On Monday 20th of October 2025, a major outage at Amazon Web Services (AWS) sent ripples across the internet, impacting thousands of companies and affecting millions of users. For businesses that rely on cloud-based SaaS applications to run their daily operations, the disruption was a stark reminder of a critical vulnerability: when a foundational service goes down, access to your own essential data can vanish in an instant.

While countless businesses scrambled to find workarounds, our customers at ProBackup experienced a different reality. Because our platform provides independent, daily backups of their critical SaaS data, the widespread outage didn't lock them out. They could still sign in to ProBackup, view their complete data backups, and access the business-critical information they needed to keep moving forward.

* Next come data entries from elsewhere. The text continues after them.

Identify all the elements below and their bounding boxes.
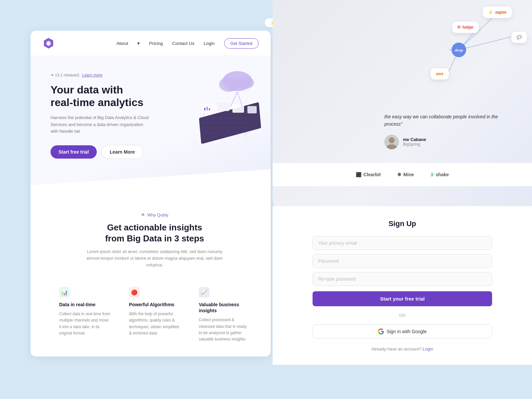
author-company: BigSpring [403,142,426,147]
learn-more-link[interactable]: Learn more [82,73,102,77]
logo-mine: ❋ Mine [397,172,414,177]
learn-more-button[interactable]: Learn More [101,145,143,159]
repassword-input[interactable] [313,272,492,286]
zapier-icon: ⚡ [488,10,493,15]
aws-icon: aws [436,71,444,76]
testimonial-author: me Cabane BigSpring [384,135,513,149]
clearbit-icon: ⬛ [356,172,361,177]
hero-subtitle: Harness the potential of Big Data Analyt… [51,114,150,135]
mine-icon: ❋ [397,172,401,177]
svg-line-29 [459,37,512,50]
feature-icon-realtime: 📊 [59,287,70,298]
svg-rect-23 [209,108,210,110]
nav-about[interactable]: About [116,41,128,46]
feature-card-3: 📈 Valuable business insights Collect pro… [194,282,255,348]
already-have-account: Already have an account? Login [313,346,492,351]
get-started-button[interactable]: Get Started [224,38,259,49]
login-link[interactable]: Login [423,346,433,351]
messenger-icon: 💬 [517,35,522,40]
svg-point-5 [237,77,254,89]
integration-nodes: drop ⚡ zapier H hotjar 💬 aws [399,3,525,96]
hero-illustration [181,63,271,156]
signup-title: Sign Up [313,219,492,228]
logo[interactable] [43,37,55,49]
int-node-hotjar: H hotjar [452,22,479,33]
hero-title: Your data with real-time analytics [51,83,157,109]
start-free-trial-signup-button[interactable]: Start your free trial [313,291,492,306]
main-content-card: About ▾ Pricing Contact Us Login Get Sta… [31,31,271,356]
footer-snowflake: ❄ [51,348,259,356]
google-icon [378,329,384,334]
feature-desc-2: With the help of powerful algorithms, qu… [129,311,180,336]
password-input[interactable] [313,254,492,268]
logo-clearbit: ⬛ Clearbit [356,172,381,177]
logos-bar: ⬛ Clearbit ❋ Mine S shake [273,163,532,186]
hotjar-icon: H [458,25,461,30]
svg-point-35 [389,137,395,143]
signup-form: Start your free trial OR Sign in with Go… [313,236,492,351]
version-text: ✦ v3.1 released. [51,73,80,77]
testimonial-text: the easy way we can collaborate people i… [384,113,513,128]
navbar: About ▾ Pricing Contact Us Login Get Sta… [31,31,271,56]
feature-title-2: Powerful Algorithms [129,302,180,308]
svg-point-4 [219,77,239,92]
feature-icon-insights: 📈 [199,287,209,298]
author-name: me Cabane [403,137,426,142]
google-signin-button[interactable]: Sign in with Google [313,325,492,338]
eye-icon: 👁 [141,212,145,217]
feature-desc-1: Collect data in real-time from multiple … [59,311,110,336]
start-free-trial-button[interactable]: Start free trial [51,145,97,159]
section-title: Get actionable insights from Big Data in… [51,222,259,244]
feature-card-1: 📊 Data in real-time Collect data in real… [54,282,116,348]
int-node-aws: aws [431,68,449,79]
author-info: me Cabane BigSpring [403,137,426,147]
logo-shake: S shake [431,172,449,177]
feature-title-1: Data in real-time [59,302,110,308]
author-avatar [384,135,399,149]
nav-links: About ▾ Pricing Contact Us Login Get Sta… [116,38,259,49]
nav-pricing[interactable]: Pricing [149,41,163,46]
int-node-messenger: 💬 [511,32,527,43]
int-node-zapier: ⚡ zapier [483,7,512,18]
hero-section: ✦ v3.1 released. Learn more Your data wi… [31,56,271,196]
why-badge: 👁 Why Qubly [51,212,259,217]
diagonal-separator [31,169,271,196]
feature-icon-algorithms: 🔴 [129,287,140,298]
feature-card-2: 🔴 Powerful Algorithms With the help of p… [124,282,186,348]
email-input[interactable] [313,236,492,250]
testimonial-panel: the easy way we can collaborate people i… [372,103,525,159]
shake-icon: S [431,172,434,177]
svg-text:drop: drop [455,48,463,52]
svg-rect-20 [247,106,257,113]
svg-rect-21 [204,108,205,110]
nav-contact[interactable]: Contact Us [172,41,195,46]
connector-lines-svg: drop [392,3,525,103]
svg-rect-22 [206,107,208,110]
feature-desc-3: Collect processed & cleansed data that i… [199,317,250,342]
feature-title-3: Valuable business insights [199,302,250,314]
nav-login[interactable]: Login [203,41,214,46]
svg-line-24 [231,92,237,106]
why-section: 👁 Why Qubly Get actionable insights from… [31,196,271,356]
svg-rect-18 [217,103,229,111]
features-row: 📊 Data in real-time Collect data in real… [51,282,259,348]
about-chevron-icon: ▾ [137,41,140,46]
section-subtitle: Lorem ipsum dolor sit amet, consetetur s… [85,248,224,268]
or-divider: OR [313,313,492,318]
signup-panel: Sign Up Start your free trial OR Sign in… [273,206,532,365]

Core checklist / principles to protect productivity from major outage

When you use cloud productivity apps to manage your work, it is strongly recommended to protect yourself against any service interruptions or downtime. Guaranteeing a 100% uptime to your cloud data will be difficult, but there are a few things you can do to minimize the risks of not having access to your data. Here’s a checklist to minimize downtime:

  • Implement automated, daily backups: Don't rely on manual processes that can be forgotten or overlooked. The best strategy is to use a service that automatically backs up all your data once every 24 hours, ensuring you always have a recent copy without any manual effort .
  • Keep your backups independent: Store your backups on a platform that is separate from your primary SaaS application. This ensures that if your main service provider experiences an outage, your critical backup data remains safe and accessible.
  • Maintain a fallback data source: For ultimate peace of mind, have a secondary, easily accessible version of your data. Services that offer an optional sync to familiar formats like Google Sheets provide a crucial fallback, allowing you to access your information even if the primary application is down.
  • Ensure easy and granular restore options: A backup is only useful if you can restore it quickly. Look for a solution that offers granular, one-click restore capabilities. This allows you to recover single records, comments, or even entire projects with just a few clicks, minimizing disruption .
  • Regularly verify your backup status: Don't just "set it and forget it." Use automated status reports, such as weekly summary emails, to confirm that your backups are running successfully and that your data is protected.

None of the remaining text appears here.